The pension insurance group reckons that a new round of quantitative easing this week could soon add another £85 billion to UK pension deficits by lowering gilt yields by another 30 basis points. Another drop in equity markets (by 10%) after a possible Greek default in March is also factored into this gloomy outlook.

Mark Gull, the Pension Corporation's co-head of asset management, used historical parallels to suggest that depressed gilt rates, which directly lead to higher projected liabilities for pension schemes, could stay around for "decades rather than years".

US 10-year government bond yields dipped below 3% in 1933 during the great depression and did not go any higher than that for another 23 years. Similarly, Japanese government bond yields have not been able to break significantly above the 2% yield mark since dropping beneath it in 1997.

Gull said a prolonged era of low gilt yields, while good for taxpayers will continue to make life harder for pension funds. He said this makes quantitative easing a "form of wealth transfer" from savers to borrowers who are desperate to reduce their debts.

Gull's colleague David Collinson, co-head of business origination, said that the short-term impact of quantitative easing and a Greek default could be "devastating" for pension funds.

40% of UK pension funds are due to have their next valuation in March 2012, an assessment that they make once every three years.

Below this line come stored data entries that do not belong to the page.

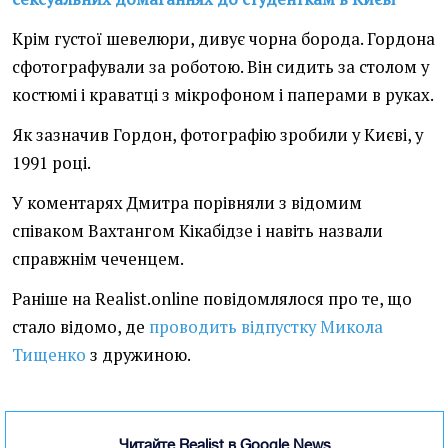
Крім густої шевелюри, дивує чорна борода. Гордона
сфотографували за роботою. Він сидить за столом у
костюмі і краватці з мікрофоном і паперами в руках.
Як зазначив Гордон, фотографію зробили у Києві, у
1991 році.
У коментарях Дмитра порівняли з відомим
співаком Вахтангом Кікабідзе і навіть назвали
справжнім чеченцем.
Раніше на Realist.online повідомлялося про те, що
стало відомо, де
проводить відпустку Микола
Тищенко
з дружиною.
Читайте Realist в Google News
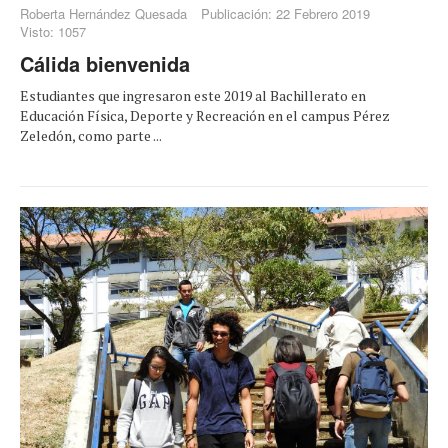
Roberta Hernández Quesada
Publicación: 22 Febrero 2019
Visto: 1057
Cálida bienvenida
Estudiantes que ingresaron este 2019 al Bachillerato en
Educación Física, Deporte y Recreación en el campus Pérez
Zeledón, como parte ...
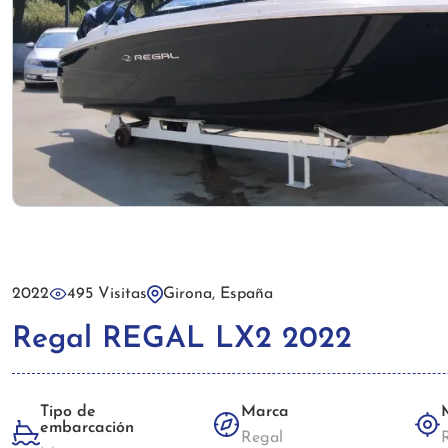
2022
495 Visitas
Girona, España
Regal REGAL LX2 2022
Tipo de
Marca
embarcación
Regal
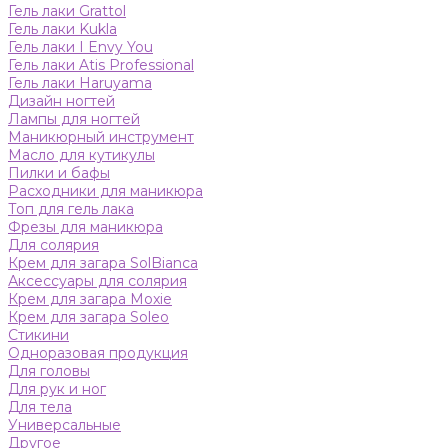
Гель лаки Grattol
Гель лаки Kukla
Гель лаки I Envy You
Гель лаки Atis Professional
Гель лаки Haruyama
Дизайн ногтей
Лампы для ногтей
Маникюрный инструмент
Масло для кутикулы
Пилки и бафы
Расходники для маникюра
Топ для гель лака
Фрезы для маникюра
Для солярия
Крем для загара SolBianca
Аксессуары для солярия
Крем для загара Moxie
Крем для загара Soleo
Стикини
Одноразовая продукция
Для головы
Для рук и ног
Для тела
Универсальные
Другое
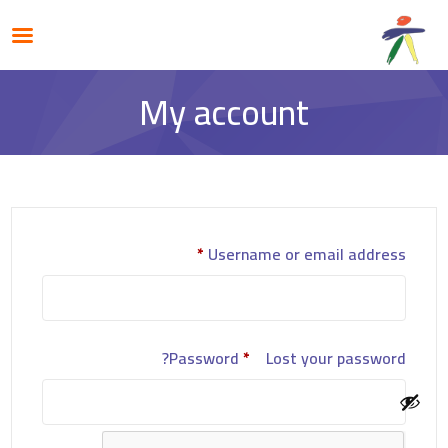
My account
*
Username or email address
Password
*
Lost your password?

Collinson reckons that "there will unfortunately be many tough conversations about funding plans following March's triennial valuation" with many sponsoring companies likely to be reluctant or unable to plug record pension deficits.

Collinson's outlook is equally gloomy on the ability of equity investing to close pension funds' record deficit levels. The UK's overall pension deficit is calculated by the Pension Protection Fund to be a combined £255.2 billion at the end of 2011.

The Pension Corporation hopes many pension funds try to reduce the risk posed by their poor funding outlook by completing an insurance 'buy-in' with them – a deal which swaps a chunk of pension fund's usually extensive gilt holdings for an insurance contract covering the fund's liabilities.

Collinson predicts £5bn to £10bn worth of pension buy-ins and buyouts (a more comprehensive insurance option) to be made this year, saying that just 3% of all UK pension fund liabilities are covered by insurance.